The answers provided by simple queries tend to be more expected than not, while the answers provided by complex queries tend to produce far less certain answers that are that much richer for resolving the questions posed.

Consider the following case example from the financial industry. A bank offers its customers a financial instrument that a competitor has decided to offer without charge. If the bank does not respond to this challenge quickly, customers who are paying their idea of an unnecessary fee for the financial instrument under discussion may leave this bank for its competitor.

Suppose the bank responds to this situation by asking, "Which current customers use this product?" The most likely response to this information (a list of current customers) is to eliminate the fee for the product. This action is likely to forestall erosion of the customer base, but also reduces profits for the bank.

Suppose the bank asks the more sophisticated question, "Which current customers using this product remain profitable clients if the fee is eliminated?" The bank now knows not only which consumers of its financial instrument are profitable for reasons other than their consumption of that product, but which consumers do not otherwise contribute to the bottom line. The latter customer set can be released to the competition, which is unlikely to know that the new customers are not profitable.

The impact of this more complex query is profit maximization, and its example shows clearly the value of complex over simple queries.

Relationship between Query Complexity and the Value of Its Answer

A simple query typically accesses a small number of tables, as the following graphic shows.



The simplicity of such a query maps directly into the simplicity of its answer. That is, simple queries tend to deliver low-value answers which, in turn, enable low-value actions.

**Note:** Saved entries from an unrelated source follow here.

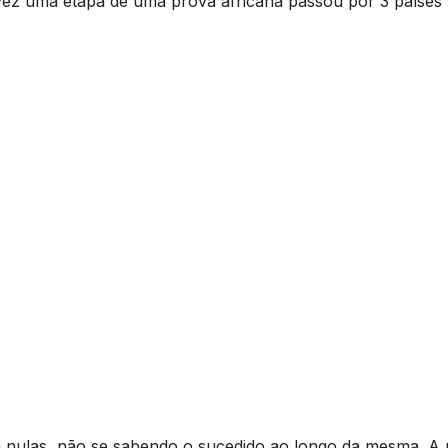
vez uma etapa de uma prova africana passou por 3 países
m nulas, não se sabendo o sucedido ao longo da mesma. A 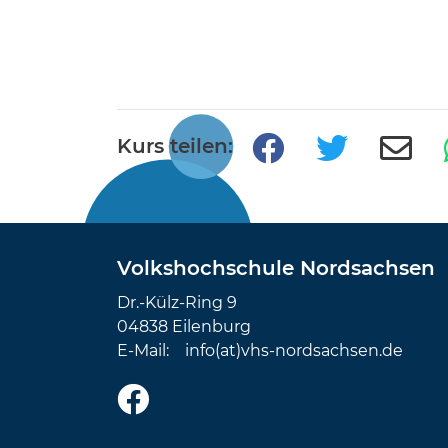
Kurs teilen:
Volkshochschule Nordsachsen
Dr.-Külz-Ring 9
04838 Eilenburg
E-Mail:
info(at)vhs-nordsachsen.de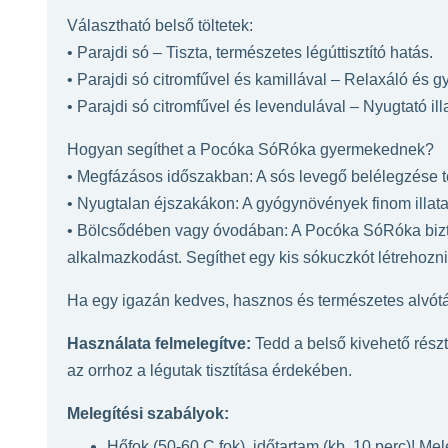
Választható belső töltetek:
• Parajdi só – Tiszta, természetes légúttisztító hatás.
• Parajdi só citromfűvel és kamillával – Relaxáló és
• Parajdi só citromfűvel és levendulával – Nyugtató il
Hogyan segíthet a Pocóka SóRóka gyermekednek?
• Megfázásos időszakban: A sós levegő belélegzése te
• Nyugtalan éjszakákon: A gyógynövények finom illata
• Bölcsődében vagy óvodában: A Pocóka SóRóka bizton
alkalmazkodást. Segíthet egy kis sókuczkót létrehozn
Ha egy igazán kedves, hasznos és természetes alvót
Használata felmelegítve:
Tedd a belső kivehető részt
az orrhoz a légutak tisztítása érdekében.
Melegítési szabályok:
Hőfok (50-60 C fok), időtartam (kb. 10 perc)! Mel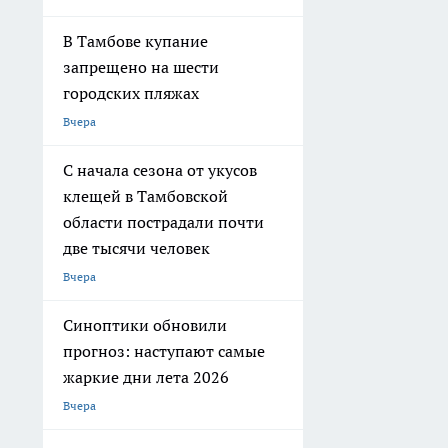
В Тамбове купание
запрещено на шести
городских пляжах
Вчера
С начала сезона от укусов
клещей в Тамбовской
области пострадали почти
две тысячи человек
Вчера
Синоптики обновили
прогноз: наступают самые
жаркие дни лета 2026
Вчера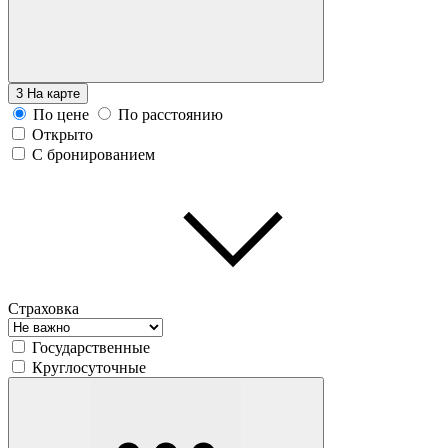
3
На карте
По цене
По расстоянию
Открыто
С бронированием
Страховка
Государственные
Круглосуточные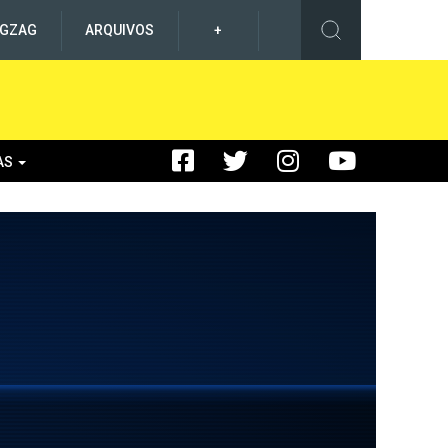
IGZAG
ARQUIVOS
+
AS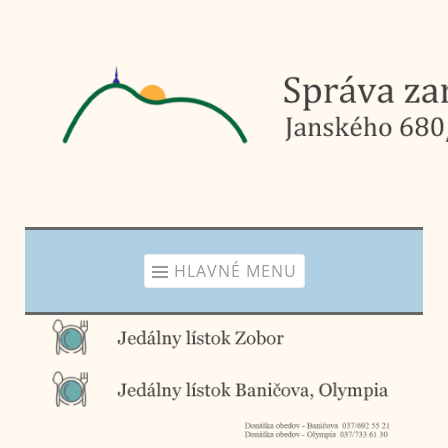
Prejsť
na
obsah
HLAVNÉ MENU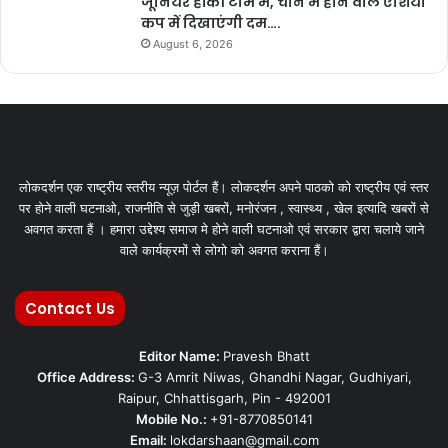
जूनियर हॉकी टीम में, चीन में होने वाले एशिया
कप में दिखाएंगी दम….
August 6, 2026
लोकदर्शन एक राष्ट्रीय स्तरीय न्यूज़ पोर्टल हैं। लोकदर्शन अपने पाठको को राष्ट्रीय एवं स्तर
पर होने वाली घटनाओ, राजनीति से जुड़ी खबरों, मनोरंजन , स्वास्थ्य , खेल इत्यादि खबरों से
अवगत करता हैं । हमारा उद्देश्य समाज मे होने वाली घटनाओ एवं सरकार द्वारा चलाये जाने
वाले कार्यक्रमों से लोगो को अवगत कराना हैं।
Contact Us
Editor Name:
Pravesh Bhatt
Office Address:
G-3 Amrit Niwas, Ghandhi Nagar, Gudhiyari,
Raipur, Chhattisgarh, Pin - 492001
Mobile No.:
+91-8770850141
Email:
lokdarshaan@gmail.com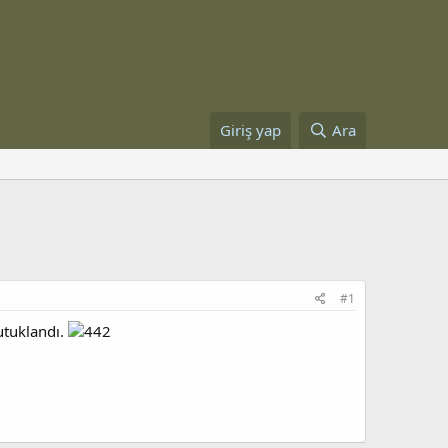
Giriş yap
Ara
#1
utuklandı.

Complex queries investigate relationships among tables, in search of high-value answers that come from mining interrelationships among tables. The following graphic shows a query that accesses four tables, one table multiple times. A complex query can access up to 128 in a single join.



Query complexity exerts an I/O burden that commercial relational database management systems typically cannot handle, which is the principal reason that most data warehouse vendors advocate the use of summary data.

The relationship between query complexity and the extent of detail in the database is direct and profound. Summary data is often good enough to answer simple queries, but cannot deliver the answers that more complex queries seek. This is an extremely important concept to understand before designing your databases, because you must provide the level of detail in the data that can deliver answers to the types of questions you must ask.

Valuable Information and Time

The value of information is often inversely proportional to the length of time required to derive it.

As the following graphic shows, the more sophisticated the analysis, the less expected the answers. More explicitly, this principle can be stated as the more complex the query, the more likely that heretofore unknown information hidden in the data is revealed.


Complexity of query analysis

Sophisticated explorations of the data universe may take longer to produce results, but those results are invaluable to the business. A quick response is a minimal requirement for simple queries, but such queries rarely provide a business-critical response, and designing a database to make sure nothing but quick responses is the quickest path to failure for your data warehouse project. The parallel architecture built into Vantage makes sure that all queries are answered in an optimal time frame.

Your data warehouse can be a source of unimaginable information richness if designed with the thought that any question, no matter how involved or abstract, can be answered as readily as a simple query.